Israeli Prime Minister Benjamin Netanyahu met on Wednesday in Jerusalem with Zambian President Hakainde Hichilema, with their discussion focusing on strengthening economic and diplomatic ties while increasing bilateral cooperation in the fields of agriculture and food security.
“I’m delighted to welcome President Hichilema to Jerusalem. This is an expression of the tremendous friendship between Zambia and Israel,” said Netanyahu.
“We’re discussing so many ways that we can further improve our relations for the benefit of both our peoples, and also for Israel’s return to Africa. Israel is coming back to Africa; Africa is coming back to Israel.

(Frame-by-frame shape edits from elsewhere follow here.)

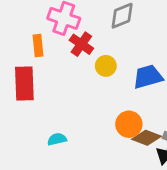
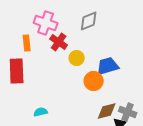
orange circle: (129, 124) -> (94, 81), moved
brown diamond: (147, 138) -> (107, 111), turned -35

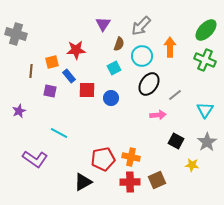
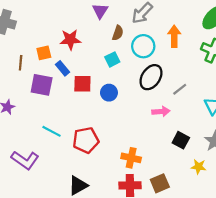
purple square: (50, 91) -> (42, 85), size x1.5
red pentagon: (103, 159) -> (86, 140), moved

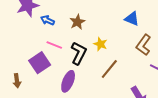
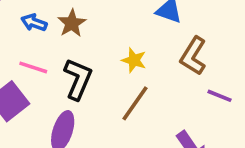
blue arrow: (47, 20) -> (34, 23), moved
yellow star: (100, 44) -> (134, 60), moved

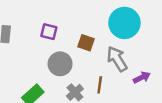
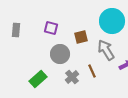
brown square: (86, 43) -> (81, 37), turned -32
brown line: (100, 85) -> (92, 71), turned -32

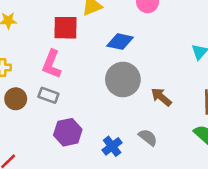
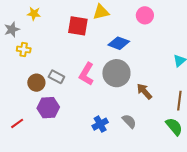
pink L-shape: (52, 64) -> (86, 74), moved
brown circle: (16, 99) -> (36, 83), moved
purple hexagon: (68, 132) -> (48, 108), moved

And I think it’s for the betterment of everyone,” he added.
The leaders also discussed ways to encourage expanded Israeli investment in Zambia and improve access to Israeli innovation in order to advance relations between the two countries.
On Tuesday, Israeli President Isaac Herzog hosted Hichilema, with the two men focusing on deepening bilateral trade and cooperation, as well as on the threats posed by Iran.
“Economic success is anchored in trade and investments,” Hichilema said. “That is why I want to explore the opportunities within the relationship between us, in light of the tremendous experience that Israel has in the field of technology in agriculture, health and water and more.”
Hichilema noted that he completed his undergraduate studies at a school in Zambia built by Israel, saying, “This is just one example of our ongoing relationship over the years.”
On Monday, Israeli Foreign Minister Eli Cohen met with his Zambian counterpart Stanley Kakubo, with the two signing several cooperation agreements.
“Africa is blossoming and so is the potential for relations between Israel and countries on the continent,” said Cohen, adding: “Zambia is an important nation for Israel in Africa, which is interested in strengthening relations with us.”
Last week, Cohen and his counterpart from the Ivory Coast, Kandia Camara, signed framework deals in the fields of agriculture, water and technology.
Cohen led a business delegation to the Israel-Ivory Coast Economic Forum in the West African nation.
A day earlier, Cohen met with Ghana’s President Nana Akufo-Addo and Minister for Foreign Affairs and Regional Integration Shirley Ayorkor Botchwey in Accra, in a bid to strengthen Israel’s position within the African Union.
Earlier this month, Cohen met with a senior official of an African Muslim country with no diplomatic ties to the Jewish state.
The development occurred in the context of Israel’s push to expand the Abraham Accords and counter Iranian influence in Africa. The Foreign Ministry told Ynet News that “normalization contacts are being held with several African countries, including Niger, Mali and Mauritania.”
The meeting took place during a 10-hour visit to the Kenyan capital of Nairobi at the invitation of the African nation’s president, William Ruto, and foreign minister, Alfred Mutua. While there, the top Israeli diplomat attended the African Union’s Mid-Year Coordination Meeting.